My Travels Through new Zealand

Magical Central North Island

If you are driving from New Zealand’s Wellington to Auckland, Auckland to Wellington, or any points in between, on driving through Taupo in the centre of the North Island, you will pass by a Millennium Hotel, which has been on that spot for years. In fact back then it was known as Manuel’s and still retains that part of the name.

It is a beautiful looking place, right on the lake front. Recently on my major road trip (1400 km, 870 miles) I decided as a treat for myself for travelling alone, I would spend the night there.
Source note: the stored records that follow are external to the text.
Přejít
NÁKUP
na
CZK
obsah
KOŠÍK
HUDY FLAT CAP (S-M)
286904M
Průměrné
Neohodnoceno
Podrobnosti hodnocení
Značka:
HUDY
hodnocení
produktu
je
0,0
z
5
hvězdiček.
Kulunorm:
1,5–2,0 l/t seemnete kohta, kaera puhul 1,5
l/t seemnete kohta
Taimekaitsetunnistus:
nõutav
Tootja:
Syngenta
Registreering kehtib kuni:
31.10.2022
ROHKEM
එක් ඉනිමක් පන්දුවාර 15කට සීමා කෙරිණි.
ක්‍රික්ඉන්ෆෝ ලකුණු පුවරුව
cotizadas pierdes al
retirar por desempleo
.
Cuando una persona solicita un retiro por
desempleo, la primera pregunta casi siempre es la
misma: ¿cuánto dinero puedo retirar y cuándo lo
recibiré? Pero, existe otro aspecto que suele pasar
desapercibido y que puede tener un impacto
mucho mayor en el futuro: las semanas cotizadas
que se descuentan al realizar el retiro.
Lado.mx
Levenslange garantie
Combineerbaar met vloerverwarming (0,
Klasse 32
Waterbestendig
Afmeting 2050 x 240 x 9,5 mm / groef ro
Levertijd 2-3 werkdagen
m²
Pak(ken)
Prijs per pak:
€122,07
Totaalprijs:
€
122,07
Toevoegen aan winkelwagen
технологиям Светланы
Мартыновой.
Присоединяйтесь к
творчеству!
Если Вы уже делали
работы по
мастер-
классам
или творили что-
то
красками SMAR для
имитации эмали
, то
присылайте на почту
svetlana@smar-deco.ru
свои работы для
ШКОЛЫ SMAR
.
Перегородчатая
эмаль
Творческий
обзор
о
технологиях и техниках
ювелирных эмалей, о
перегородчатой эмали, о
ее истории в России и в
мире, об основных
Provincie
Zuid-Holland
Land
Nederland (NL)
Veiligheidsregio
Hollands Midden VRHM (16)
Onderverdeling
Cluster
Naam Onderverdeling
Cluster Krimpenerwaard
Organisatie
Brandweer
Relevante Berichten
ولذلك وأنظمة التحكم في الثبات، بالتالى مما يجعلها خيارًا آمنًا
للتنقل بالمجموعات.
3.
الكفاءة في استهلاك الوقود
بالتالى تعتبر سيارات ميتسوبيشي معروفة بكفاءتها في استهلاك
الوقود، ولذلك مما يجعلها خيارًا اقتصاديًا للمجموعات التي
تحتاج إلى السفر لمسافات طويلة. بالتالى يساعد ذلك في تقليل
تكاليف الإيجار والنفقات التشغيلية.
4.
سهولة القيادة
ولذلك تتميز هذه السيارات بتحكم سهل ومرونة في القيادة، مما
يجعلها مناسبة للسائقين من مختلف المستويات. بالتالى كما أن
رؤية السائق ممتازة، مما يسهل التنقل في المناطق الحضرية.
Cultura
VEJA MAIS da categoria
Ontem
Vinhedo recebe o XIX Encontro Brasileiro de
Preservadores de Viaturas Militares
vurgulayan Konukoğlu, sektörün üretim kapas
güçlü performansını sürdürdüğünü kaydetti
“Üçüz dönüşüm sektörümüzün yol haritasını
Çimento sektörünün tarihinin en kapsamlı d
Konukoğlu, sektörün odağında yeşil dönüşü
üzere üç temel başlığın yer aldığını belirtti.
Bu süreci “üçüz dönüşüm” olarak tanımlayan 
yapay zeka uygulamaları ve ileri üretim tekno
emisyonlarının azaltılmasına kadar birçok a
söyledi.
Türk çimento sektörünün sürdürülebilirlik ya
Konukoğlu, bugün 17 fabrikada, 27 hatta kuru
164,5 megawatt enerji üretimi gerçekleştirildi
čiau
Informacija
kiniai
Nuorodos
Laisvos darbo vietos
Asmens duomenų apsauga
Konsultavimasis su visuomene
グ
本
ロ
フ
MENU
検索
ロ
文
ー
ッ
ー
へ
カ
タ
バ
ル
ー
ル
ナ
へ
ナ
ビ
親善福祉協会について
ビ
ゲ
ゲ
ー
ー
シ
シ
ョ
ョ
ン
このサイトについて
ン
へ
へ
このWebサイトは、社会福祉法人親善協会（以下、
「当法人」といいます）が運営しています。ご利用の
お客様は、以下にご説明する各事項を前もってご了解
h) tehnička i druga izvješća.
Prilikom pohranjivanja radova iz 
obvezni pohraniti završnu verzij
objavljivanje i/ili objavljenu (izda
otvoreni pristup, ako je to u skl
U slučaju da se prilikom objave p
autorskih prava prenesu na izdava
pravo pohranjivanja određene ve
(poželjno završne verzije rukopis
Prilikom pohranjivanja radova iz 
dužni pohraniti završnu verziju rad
Now, I had just driven from the Wellington ferry, non-stop through the spectacular countryside over what is called the Desert Road, a section of State Highway 1, which at times reaches altitudes of 600+km. This section of the country has few trees, mostly tussock and is the home of the Kaimanawa Horses, a feral variety of horse which roams free on the Kaimanawa Ranges.

Due to the unproductive nature of the land and the extreme winter climate, the region is largely uninhabited. The town of Waiouru, with its army camp and Military museum, lies to the south and much of the southern part of the desert is used for training purposes.

After two days driving north from Otago in the South Island, first day driving 12 hours with stops only for petrol and coffee. I just stayed to sleep in a motel near the Picton Ferry depot. It would be best if travelling this distance to stop in Christchurch or Kaikoura for the night. In the cooler months, about June to October, you will have wonderful views of the snow on the Port Hills, or the Seaward Kaikoura’s.

Second day I relaxed on the ferry for four hours, “bliss”, and for a small extra payment when booking was able to spend the trip in one of the lounges, where you could relax in the peace and quiet and, if you didn’t want to go out on deck, enjoy the views of Cook Strait through the windows while you ate the lovely food provided for passengers.

When I got off the ferry, I drove north for a further four hours, the last hour and a half on the road down from the Desert Road, which contained, apart from glorious views of the National Park with its volcanic peaks, several 35km, 45km, and even 25km bends frazzling my nerves even further. I defy anyone to deny that the scenery is magnificent.

Still, note to self, never drive that road again when tired.

I arrived at the hotel pretty worn out and had a mishap just outside the front doors. Very embarrassing, but receptionist treated this as just another normal day, provided a large towel and guest laundry to rectify problem.

Lovely shower in beautiful room overlooking the enclosed outdoor pool.  For an even better experience, book a room overlooking the lake.

Then (in bathrobe, clothes still not ready) down to Lakefront bar for a drink, Baileys and Cointreau, a new favourite.

The beautiful restaurant where I finally went in to dinner, overlooked the very large Lake Taupo (of 238 square miles), in the caldera of the Taupo volcano (mostly benign). As an added pleasure, I was able to look through the floor to ceiling windows across the lake which was speckled with reflected lights from the town and houses across the other side.

Breakfast in the lake front restaurant was a dream. I had chosen the full breakfast, and discovered on entering that not only was there a full table of cereals, fruit, yoghurt etc., but there was an even larger array of cooked food. Funnily enough however, I couldn’t find any eggs (horrors) so, after loading my plate with bacon, sausage, hash browns to mention just a few, I asked about eggs. “Oh yes”, I was told, “You just choose how you like them and we will cook them for you”.

My heroes –  and heroines.

Yes, I will DEFINITELY stay there again, just need to find an excuse.